**Task inputs:**
*** Begin section ***

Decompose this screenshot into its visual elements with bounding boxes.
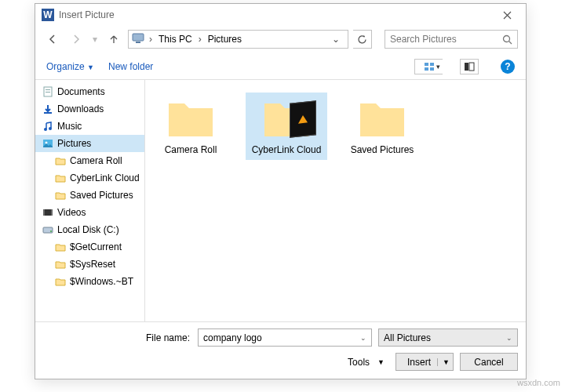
file-list[interactable]: Camera RollCyberLink CloudSaved Pictures — [145, 80, 526, 321]
close-button[interactable] — [491, 4, 523, 26]
breadcrumb-sep — [148, 34, 154, 45]
folder-thumb-icon — [261, 97, 312, 140]
fld-icon — [54, 172, 67, 184]
tree-label: $GetCurrent — [70, 241, 122, 252]
tree-label: Music — [57, 121, 82, 132]
new-folder-button[interactable]: New folder — [108, 61, 153, 72]
file-type-filter[interactable]: All Pictures ⌄ — [378, 328, 518, 347]
folder-icon — [357, 97, 407, 140]
dialog-title: Insert Picture — [59, 9, 491, 20]
tree-label: Camera Roll — [70, 155, 122, 166]
tree-label: Pictures — [57, 138, 91, 149]
content-item[interactable]: Camera Roll — [150, 93, 231, 160]
svg-point-16 — [49, 127, 52, 130]
fld-icon — [54, 189, 67, 201]
cancel-button[interactable]: Cancel — [460, 353, 518, 371]
nav-tree[interactable]: DocumentsDownloadsMusicPicturesCamera Ro… — [35, 80, 145, 321]
nav-row: ▾ This PC Pictures ⌄ Search Pictures — [35, 26, 526, 53]
preview-pane-button[interactable] — [460, 59, 479, 74]
svg-rect-20 — [43, 209, 45, 216]
tree-node[interactable]: $SysReset — [35, 256, 144, 273]
tree-node[interactable]: Camera Roll — [35, 152, 144, 169]
tree-node[interactable]: $Windows.~BT — [35, 273, 144, 290]
word-icon: W — [42, 9, 54, 21]
filename-label: File name: — [146, 332, 190, 343]
breadcrumb[interactable]: This PC Pictures ⌄ — [128, 30, 348, 49]
tree-node[interactable]: $GetCurrent — [35, 238, 144, 256]
svg-rect-14 — [44, 112, 52, 114]
svg-rect-10 — [469, 63, 474, 71]
chevron-down-icon: ⌄ — [360, 334, 366, 342]
dl-icon — [42, 103, 54, 115]
tree-label: $Windows.~BT — [70, 276, 133, 287]
up-button[interactable] — [104, 30, 123, 49]
watermark: wsxdn.com — [517, 378, 560, 387]
content-item[interactable]: Saved Pictures — [341, 93, 423, 160]
svg-rect-7 — [425, 67, 428, 71]
tree-node[interactable]: Saved Pictures — [35, 187, 144, 204]
vid-icon — [42, 206, 54, 219]
fld-icon — [54, 258, 67, 270]
item-label: CyberLink Cloud — [252, 144, 322, 155]
svg-rect-9 — [465, 63, 468, 71]
svg-point-23 — [50, 230, 52, 232]
tree-label: CyberLink Cloud — [70, 172, 140, 183]
svg-point-4 — [504, 35, 510, 42]
breadcrumb-root[interactable]: This PC — [157, 34, 194, 45]
fld-icon — [54, 275, 67, 288]
tree-label: Local Disk (C:) — [57, 224, 119, 235]
refresh-button[interactable] — [353, 30, 372, 49]
svg-rect-8 — [430, 67, 434, 71]
tree-node[interactable]: CyberLink Cloud — [35, 169, 144, 187]
tree-node[interactable]: Local Disk (C:) — [35, 221, 144, 238]
tree-node[interactable]: Pictures — [35, 135, 144, 152]
svg-rect-13 — [46, 92, 50, 93]
insert-picture-dialog: W Insert Picture ▾ This PC Pictures ⌄ Se… — [35, 3, 527, 379]
search-icon — [502, 34, 512, 45]
help-button[interactable]: ? — [501, 60, 515, 74]
tree-node[interactable]: Videos — [35, 204, 144, 221]
pic-icon — [42, 137, 54, 150]
organize-menu[interactable]: Organize ▼ — [46, 61, 94, 72]
svg-text:W: W — [43, 9, 53, 20]
fld-icon — [54, 154, 67, 167]
item-label: Saved Pictures — [351, 144, 414, 155]
filter-value: All Pictures — [384, 332, 431, 343]
fld-icon — [54, 241, 67, 253]
pc-icon — [132, 33, 144, 46]
search-placeholder: Search Pictures — [390, 34, 502, 45]
svg-rect-2 — [133, 34, 144, 41]
music-icon — [42, 120, 54, 132]
tree-label: Videos — [57, 207, 86, 218]
command-row: Organize ▼ New folder ? — [35, 53, 526, 79]
search-input[interactable]: Search Pictures — [385, 30, 518, 49]
back-button[interactable] — [43, 30, 62, 49]
titlebar: W Insert Picture — [35, 4, 526, 26]
bottom-bar: File name: company logo ⌄ All Pictures ⌄… — [35, 321, 526, 379]
breadcrumb-current[interactable]: Pictures — [206, 34, 243, 45]
filename-input[interactable]: company logo ⌄ — [198, 328, 372, 347]
svg-rect-12 — [46, 89, 50, 90]
folder-icon — [166, 97, 216, 140]
tree-label: Downloads — [57, 103, 104, 114]
tree-node[interactable]: Music — [35, 118, 144, 135]
recent-dropdown[interactable]: ▾ — [90, 30, 100, 49]
content-item[interactable]: CyberLink Cloud — [246, 93, 327, 160]
tools-menu[interactable]: Tools▼ — [343, 357, 389, 368]
insert-button[interactable]: Insert▼ — [396, 353, 454, 371]
tree-label: Saved Pictures — [70, 190, 133, 201]
filename-value: company logo — [203, 332, 262, 343]
tree-node[interactable]: Downloads — [35, 100, 144, 118]
breadcrumb-sep — [197, 34, 203, 45]
doc-icon — [42, 85, 54, 98]
forward-button[interactable] — [67, 30, 86, 49]
body: DocumentsDownloadsMusicPicturesCamera Ro… — [35, 79, 526, 321]
breadcrumb-drop-icon[interactable]: ⌄ — [327, 34, 344, 45]
svg-rect-5 — [425, 63, 428, 66]
svg-rect-21 — [51, 209, 53, 216]
tree-node[interactable]: Documents — [35, 83, 144, 100]
tree-label: $SysReset — [70, 259, 115, 270]
item-label: Camera Roll — [165, 144, 217, 155]
view-mode-button[interactable] — [414, 59, 443, 74]
svg-rect-6 — [430, 63, 434, 66]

*** End section ***

Search the listing above for the string "Insert" and copy each line that has it.

dialog-title: Insert Picture — [59, 9, 491, 20]
insert-picture-dialog: W Insert Picture ▾ This PC Pictures ⌄ Se… — [35, 3, 527, 379]
titlebar: W Insert Picture — [35, 4, 526, 26]
insert-button[interactable]: Insert▼ — [396, 353, 454, 371]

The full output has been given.